Max looks forward again, back at the road and the estate. He lets out a surprised exhale. The car slows as he lifts his foot, and the engine noise settles into a soft purr.

“It almost looks like a home,” he says, his mouth twisting.

“It is a home. You live there,” I say, although I know what he means. A house isn’t always a home. Sometimes it’s just the place you stay until you’re strong enough to leave.

Max gives me a wry look. “Yes. I live there.” Then he asks, “Why marriage, Anna?”

The limestone gravel crunches under the tires and I squirm in my seat. My skin is warm. There’s a cavernous emptiness in my center and an embarrassed niggling in my chest begging me not to admit the truth.

I can’t tell him.

Hi, Max. I fell in love with you three years ago. You probably don’t remember it, but it was life-changing for me. I made the wish because I’m an idiot and for some reason I thought we were meant to be together.

I know what his reaction would be. Disbelief. Disgust. Anger. Antipathy. Take your pick. One or all of the above. The reaction that won’t occur is “I love you too.”

So, instead of telling the truth, I give a reflection of the truth. “I wanted to know what it was like.”

He looks over at me quickly. “What what was like?”

In his question is the answer.

As he pulls the car to a stop, parking it in front of the door, I say, “This.” I gesture at the glittering estate, at the interior of the car, at Max. “I’ve been cleaning your house for three years. I’ve been looking from the outside in. I wanted to know what being married to you was like.”

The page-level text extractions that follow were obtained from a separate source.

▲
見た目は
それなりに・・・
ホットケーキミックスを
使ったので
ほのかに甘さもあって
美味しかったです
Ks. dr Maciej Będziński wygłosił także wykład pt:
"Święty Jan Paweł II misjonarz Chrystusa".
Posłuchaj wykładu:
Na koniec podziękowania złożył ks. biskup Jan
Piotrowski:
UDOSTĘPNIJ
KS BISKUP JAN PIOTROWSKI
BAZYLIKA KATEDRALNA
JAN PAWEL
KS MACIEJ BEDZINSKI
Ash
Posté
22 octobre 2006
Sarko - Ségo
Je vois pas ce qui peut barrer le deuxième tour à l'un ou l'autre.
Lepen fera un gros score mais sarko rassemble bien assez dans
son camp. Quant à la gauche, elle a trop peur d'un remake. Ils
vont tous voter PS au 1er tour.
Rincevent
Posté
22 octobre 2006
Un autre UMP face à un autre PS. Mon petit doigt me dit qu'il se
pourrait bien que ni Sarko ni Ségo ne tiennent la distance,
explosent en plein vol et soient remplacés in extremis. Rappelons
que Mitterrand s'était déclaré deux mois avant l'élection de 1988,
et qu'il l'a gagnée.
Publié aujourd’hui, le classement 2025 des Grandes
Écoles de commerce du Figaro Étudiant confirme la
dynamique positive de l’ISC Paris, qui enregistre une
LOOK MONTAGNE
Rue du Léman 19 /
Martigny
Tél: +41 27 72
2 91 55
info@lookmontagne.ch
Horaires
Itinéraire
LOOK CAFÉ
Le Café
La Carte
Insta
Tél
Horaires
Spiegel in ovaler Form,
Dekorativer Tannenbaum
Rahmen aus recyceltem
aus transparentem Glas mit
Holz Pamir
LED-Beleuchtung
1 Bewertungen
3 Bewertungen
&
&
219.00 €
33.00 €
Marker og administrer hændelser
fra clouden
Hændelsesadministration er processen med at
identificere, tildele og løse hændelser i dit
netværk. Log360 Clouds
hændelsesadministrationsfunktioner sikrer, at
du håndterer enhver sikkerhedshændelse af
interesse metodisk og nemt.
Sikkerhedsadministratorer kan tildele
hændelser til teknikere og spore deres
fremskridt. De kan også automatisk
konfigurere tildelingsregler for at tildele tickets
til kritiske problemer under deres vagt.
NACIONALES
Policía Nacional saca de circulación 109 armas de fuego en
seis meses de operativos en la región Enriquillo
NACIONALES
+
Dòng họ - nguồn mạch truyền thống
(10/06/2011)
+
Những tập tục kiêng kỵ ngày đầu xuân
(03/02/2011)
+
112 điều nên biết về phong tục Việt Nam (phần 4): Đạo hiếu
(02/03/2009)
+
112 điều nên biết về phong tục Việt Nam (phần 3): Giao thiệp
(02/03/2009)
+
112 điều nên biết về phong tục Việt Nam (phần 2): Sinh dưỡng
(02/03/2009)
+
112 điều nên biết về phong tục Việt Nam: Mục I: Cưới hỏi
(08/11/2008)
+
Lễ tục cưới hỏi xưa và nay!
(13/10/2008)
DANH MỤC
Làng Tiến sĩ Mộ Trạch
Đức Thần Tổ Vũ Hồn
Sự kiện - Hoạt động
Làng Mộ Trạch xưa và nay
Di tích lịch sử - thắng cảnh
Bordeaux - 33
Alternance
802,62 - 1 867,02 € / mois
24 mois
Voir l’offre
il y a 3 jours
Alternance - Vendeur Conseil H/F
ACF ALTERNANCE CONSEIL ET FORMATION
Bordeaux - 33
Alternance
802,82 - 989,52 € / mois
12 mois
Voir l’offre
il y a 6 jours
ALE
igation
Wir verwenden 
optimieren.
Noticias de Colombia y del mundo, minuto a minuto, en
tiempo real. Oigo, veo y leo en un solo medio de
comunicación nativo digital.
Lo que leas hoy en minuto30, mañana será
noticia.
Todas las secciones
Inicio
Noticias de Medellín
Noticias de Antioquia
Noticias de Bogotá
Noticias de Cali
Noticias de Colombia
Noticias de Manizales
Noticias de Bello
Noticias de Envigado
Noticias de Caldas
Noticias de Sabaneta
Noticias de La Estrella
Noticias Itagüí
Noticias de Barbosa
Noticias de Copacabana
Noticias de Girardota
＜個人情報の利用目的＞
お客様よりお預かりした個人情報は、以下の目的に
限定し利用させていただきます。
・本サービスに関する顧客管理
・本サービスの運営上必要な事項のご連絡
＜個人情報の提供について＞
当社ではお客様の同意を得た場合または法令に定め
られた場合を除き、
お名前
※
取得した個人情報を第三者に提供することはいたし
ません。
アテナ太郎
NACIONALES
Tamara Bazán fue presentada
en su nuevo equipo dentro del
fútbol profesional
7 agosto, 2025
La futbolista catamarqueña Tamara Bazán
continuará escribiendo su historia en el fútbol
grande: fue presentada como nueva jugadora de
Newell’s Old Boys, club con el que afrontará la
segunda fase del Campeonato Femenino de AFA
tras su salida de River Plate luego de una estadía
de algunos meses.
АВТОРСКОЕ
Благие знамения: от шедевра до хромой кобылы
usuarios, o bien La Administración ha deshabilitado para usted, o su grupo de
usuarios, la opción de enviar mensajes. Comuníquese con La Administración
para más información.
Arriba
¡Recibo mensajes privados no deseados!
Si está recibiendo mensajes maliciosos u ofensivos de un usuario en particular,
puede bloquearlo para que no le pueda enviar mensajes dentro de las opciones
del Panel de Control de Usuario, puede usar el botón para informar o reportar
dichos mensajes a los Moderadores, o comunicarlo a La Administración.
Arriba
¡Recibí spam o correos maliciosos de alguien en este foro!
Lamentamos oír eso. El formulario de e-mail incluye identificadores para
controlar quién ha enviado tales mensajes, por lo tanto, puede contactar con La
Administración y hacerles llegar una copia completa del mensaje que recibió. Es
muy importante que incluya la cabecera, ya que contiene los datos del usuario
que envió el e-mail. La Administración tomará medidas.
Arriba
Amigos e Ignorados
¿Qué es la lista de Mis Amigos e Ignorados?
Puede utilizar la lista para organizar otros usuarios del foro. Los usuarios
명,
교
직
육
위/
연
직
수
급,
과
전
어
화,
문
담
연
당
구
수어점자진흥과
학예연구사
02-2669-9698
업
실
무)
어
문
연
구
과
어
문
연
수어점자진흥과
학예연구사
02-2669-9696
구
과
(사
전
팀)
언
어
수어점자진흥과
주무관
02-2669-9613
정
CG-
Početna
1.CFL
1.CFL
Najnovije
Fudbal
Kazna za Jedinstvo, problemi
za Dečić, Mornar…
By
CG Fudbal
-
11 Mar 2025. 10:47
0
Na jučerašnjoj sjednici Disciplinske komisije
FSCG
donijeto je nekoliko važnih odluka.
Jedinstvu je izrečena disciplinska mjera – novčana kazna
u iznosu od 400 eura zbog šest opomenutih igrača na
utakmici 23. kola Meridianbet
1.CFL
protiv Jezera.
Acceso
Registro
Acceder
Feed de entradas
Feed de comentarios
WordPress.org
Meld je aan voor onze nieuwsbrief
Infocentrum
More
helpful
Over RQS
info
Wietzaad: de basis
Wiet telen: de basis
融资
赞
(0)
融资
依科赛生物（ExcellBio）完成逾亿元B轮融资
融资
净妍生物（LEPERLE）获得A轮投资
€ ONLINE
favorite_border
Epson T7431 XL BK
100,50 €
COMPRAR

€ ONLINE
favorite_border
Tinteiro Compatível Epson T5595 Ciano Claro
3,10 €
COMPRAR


The words beat their wings against the walls of my chest. A partial truth. A distortion of what’s real.

He cuts the engine and the car descends into a heavy silence. Max stares straight ahead, taking in the new shine on the gray stone and the patchwork of colorful flowers dotting the lawn.

“You made a wish on a necklace to see what it was like to live in my house instead of clean it? You saw me, thought I had a nice place, and decided you wanted it? And what the hell, while you were at it, you’d take me too?” His jaw clenches and his hands tighten on the steering wheel.

My stomach drops at his accusation. It doesn’t feel right, having him think that of me. But what’s worse: Max thinking I wanted a Cinderella moment, or Max knowing I fell in love with him years ago and never quite got over it?

The first, he’ll think I’m greedy and perhaps dislike me.

The second, he’ll think I’m na?ve and he’ll pity me.

So instead of denying his accusation, I lift a shoulder in a careful shrug.

“Well,” he says, “I’m sorry to be the one to disillusion you, but the saying is true. Not all that glitters is gold.”

At that he swings open his door and says, “Let’s go.”